The retail sales report on Wednesday painted a picture of consumer resilience in the face of high unemployment and tight access to credit. The data offered hope the manufacturing-led recovery would continue when the boost from government stimulus and the rebuilding of inventories ebbs.
Self-sustained recovery are the key words we are all looking for right now and today's retail sales report is a step in that direction, said Robert Dye, a senior economist at PNC Financial in Pittsburgh.
U.S. Federal Reserve Chairman Ben Bernanke later told Congress he too thought domestic demand was moving onto firmer footing though he cautioned the economic recovery was only a moderately paced one.
Total retail sales jumped 1.6 percent, the largest increase since November as consumers stepped up purchases of vehicles and a range of goods, the Commerce Department said. January sales were revised up to a 0.5 percent rise from 0.3 percent.
The data provided a fresh catalyst for stock market bulls to push the S&P 500 index <.SPX> up to close above the key 1,200 level for the first time since September 2008.

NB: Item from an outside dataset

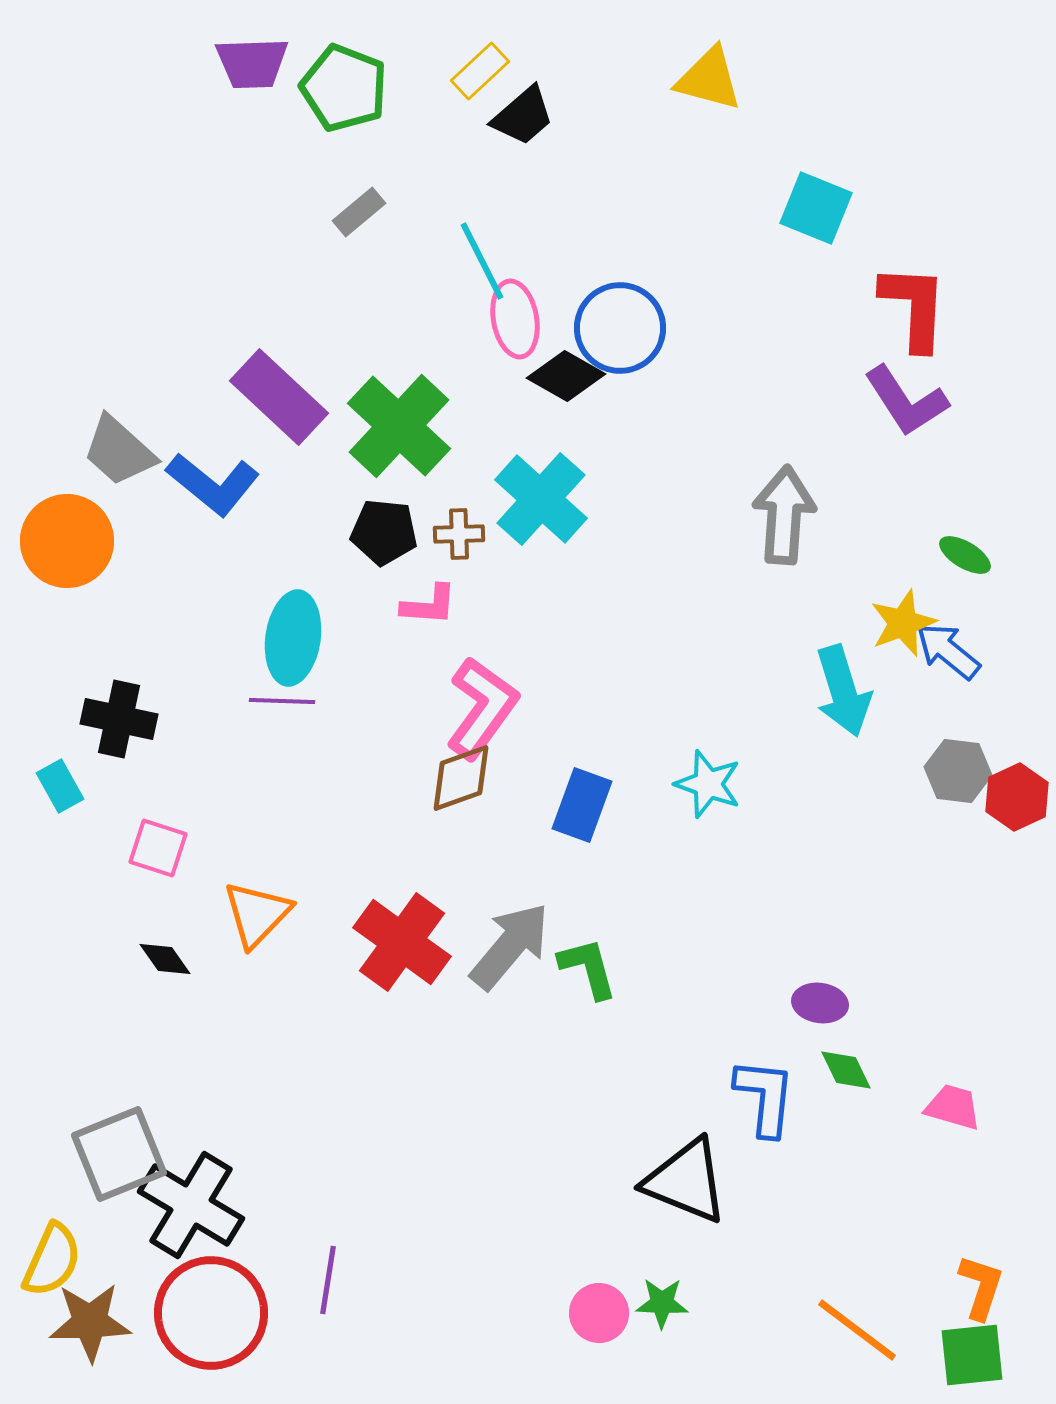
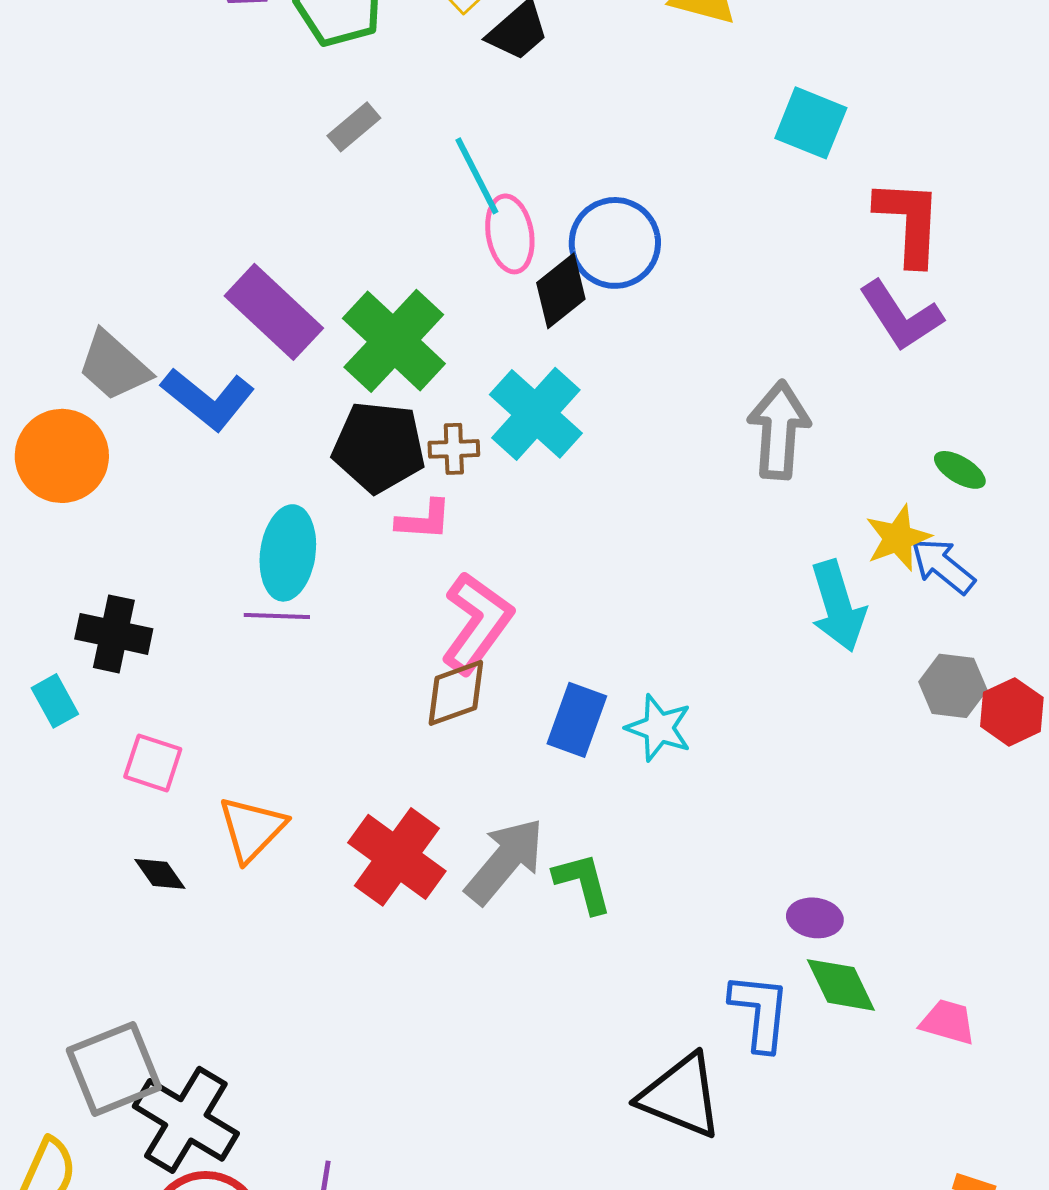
black diamond: (566, 376) -> (561, 291), turned -68
black pentagon: (384, 532) -> (379, 447), size x1.4
cyan star: (708, 784) -> (659, 728), moved
green diamond: (846, 1070) -> (841, 985), size x1.4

The Dow Jones industrial average <.DJI> rose 103.69 points, to 11,123.11. Consumer discretionary stocks, which include retailers and other consumer-oriented companies, were among top gainers. U.S. government debt prices fell.
With domestic demand strengthening, businesses have restarted to rebuild inventories from record low levels. Business inventories increased 0.5 percent in February, the largest advance since July 2008, to their highest level in seven months, the Commerce Department said in a second report.
Describing the recovery from the worst downturn since the Great Depression as moderate, Bernanke reiterated the U.S. central bank's commitment to very low interest rates.
There is a pretty broad view that we are seeing some building momentum in final demand. Consumer spending looks to be picking up, Bernanke told the Joint Economic Committee of Congress on Wednesday.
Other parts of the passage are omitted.